Your goal:
Show every line of the data that includes the word "porady".

Collected data:
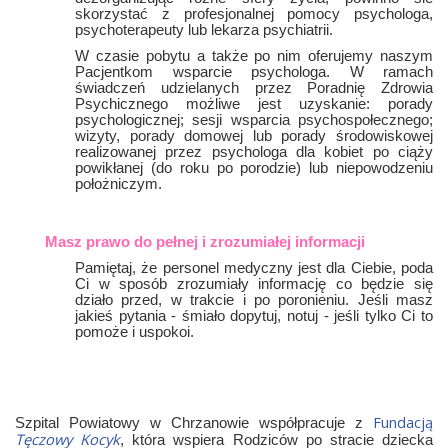
skorzystać z profesjonalnej pomocy psychologa,
psychoterapeuty lub lekarza psychiatrii.
W czasie pobytu a także po nim oferujemy naszym
Pacjentkom wsparcie psychologa. W ramach
świadczeń udzielanych przez Poradnię Zdrowia
Psychicznego możliwe jest uzyskanie: porady
psychologicznej; sesji wsparcia psychospołecznego;
wizyty, porady domowej lub porady środowiskowej
realizowanej przez psychologa dla kobiet po ciąży
powikłanej (do roku po porodzie) lub niepowodzeniu
położniczym.
Masz prawo do pełnej i zrozumiałej informacji
Pamiętaj, że personel medyczny jest dla Ciebie, poda
Ci w sposób zrozumiały informację co będzie się
działo przed, w trakcie i po poronieniu. Jeśli masz
jakieś pytania - śmiało dopytuj, notuj - jeśli tylko Ci to
pomoże i uspokoi.
Fundacją
Szpital Powiatowy w Chrzanowie współpracuje z
Tęczowy Kocyk
, która wspiera Rodziców po stracie dziecka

Worked solution:
Psychicznego możliwe jest uzyskanie: porady
wizyty, porady domowej lub porady środowiskowej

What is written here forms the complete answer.